これは平成6年より大阪新聞紙上にて連載していた「秘密のあっ子ちゃん」に掲載されたエピソードより抜粋したものです。なお、登場人物は全て仮名で、ご本人の許可を得ております。

今回の主人公は五十一才の男性です。
彼は今年の一月十五日、友人に誘われて大衆演劇を見に行きました。商業演劇にしろ新劇にしろ芝居というものに、彼はこれまであまり興味を持っていませんでした。ましてや、大衆演劇など見るのは初めてで、大衆演劇に凝っている友人があまりにも勧めるのと、その日はたまたま時間を持て余していたのとで、ちょっと覗いてみる気になったのでした。
いくつかの演目が終わって、次に登場してきた女性を見て、彼は驚きました。年のころなら二十四、五才。もちろん初めて会った人ですが、その役者が昔つきあっていた女性とそっくりでした。その恋人のことは今も心の片隅に残っていて、青春時代に彼女と過ごした日々は彼にとっては忘れ得ない思い出となっていました。 彼は思わず身を乗り出して、その役者に見入っていました。日本髪に着物、厚い化粧を施しているとはいえ、見れば見る程昔の恋人にそっくりでした。
大衆演劇に関して詳しい同行の友人に彼女のことを聞くと、彼女は最近売り出し始めたばかりの役者だということでした。
翌十五日、彼は今度は一人で再び小屋に足を運びました。
翌日の一月十六日、彼(51才)は前日に続いてその大衆演劇の小屋に足を運びました。
昔つきあっていた女性とそっくりの女役者が登場するのを心待ちにしながら、舞台に目をやっていました。昨日までは「どさ回りの芝居なんか」と思っていましたが、その独特の雰囲気に慣れてくると、「こういうのもなかなかええもんやな」とさえ思えてきました。

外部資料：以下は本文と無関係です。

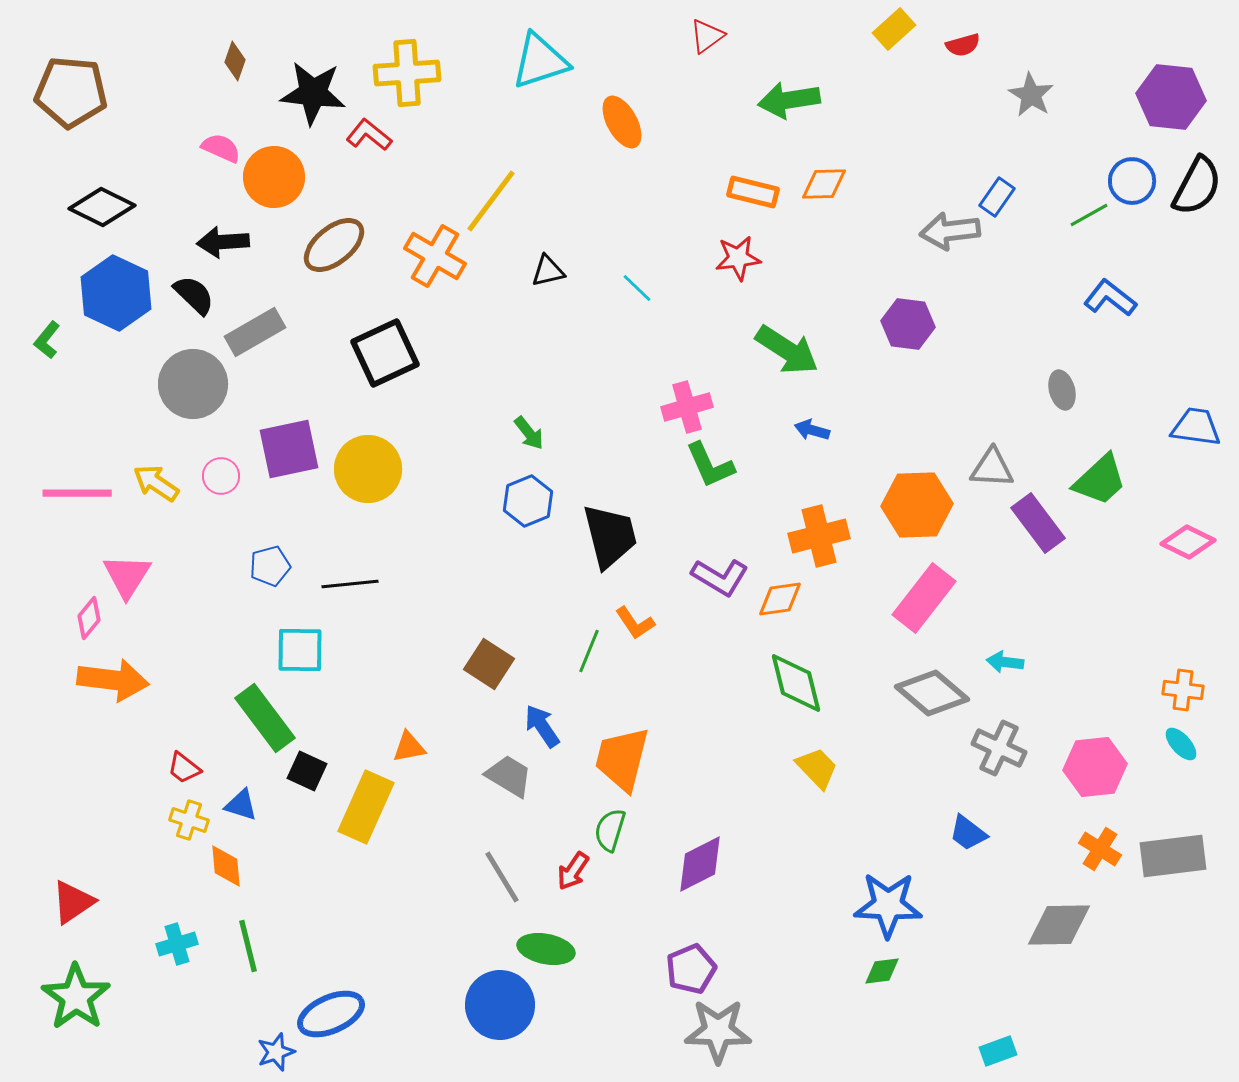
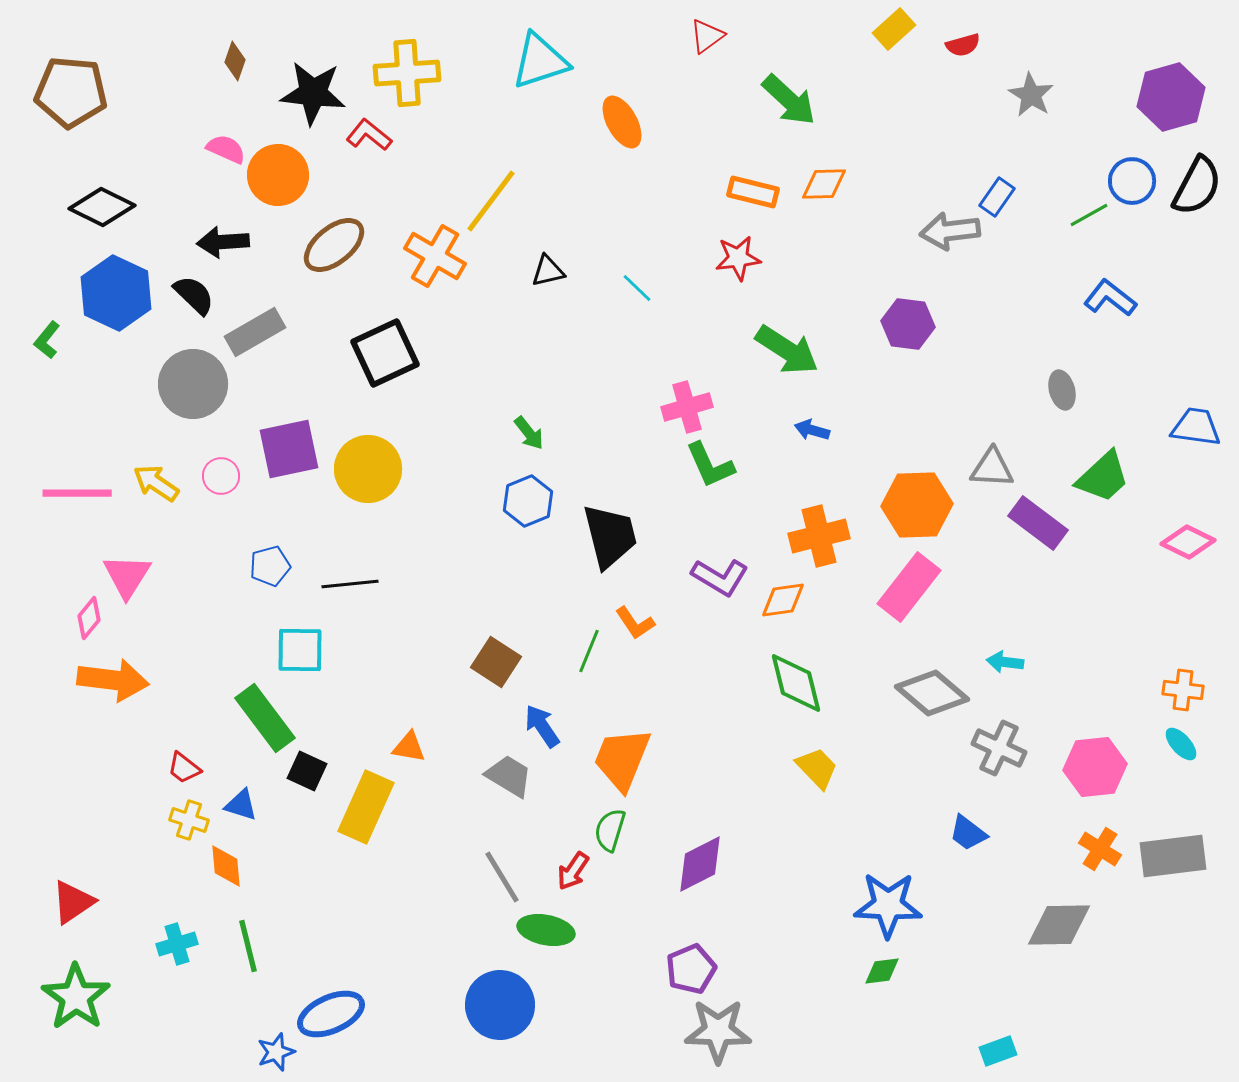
purple hexagon at (1171, 97): rotated 22 degrees counterclockwise
green arrow at (789, 100): rotated 128 degrees counterclockwise
pink semicircle at (221, 148): moved 5 px right, 1 px down
orange circle at (274, 177): moved 4 px right, 2 px up
green trapezoid at (1100, 480): moved 3 px right, 3 px up
purple rectangle at (1038, 523): rotated 16 degrees counterclockwise
pink rectangle at (924, 598): moved 15 px left, 11 px up
orange diamond at (780, 599): moved 3 px right, 1 px down
brown square at (489, 664): moved 7 px right, 2 px up
orange triangle at (409, 747): rotated 21 degrees clockwise
orange trapezoid at (622, 759): rotated 8 degrees clockwise
green ellipse at (546, 949): moved 19 px up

最近売り出したばかりの彼女の出番はそれ程長くありません。しかし、彼女の踊りはなかなかのもので、芝居も決してくさくありません。それに歌が抜群に上手でした。
彼は彼女が舞台に出ている間、目を皿のようにして見入っていました。やはり昔の恋人にそっくりです。恋人がそのまま舞台に出ているのかと思える程でした。もちろん、既に四十五才にはなっているだろう恋人の年令を考えるとそんなことはあり得ないことですが…。 彼女が所属する一座の大阪での公演は十八日まででした。彼はあと二日、毎日彼女を見に来ようと決めていました。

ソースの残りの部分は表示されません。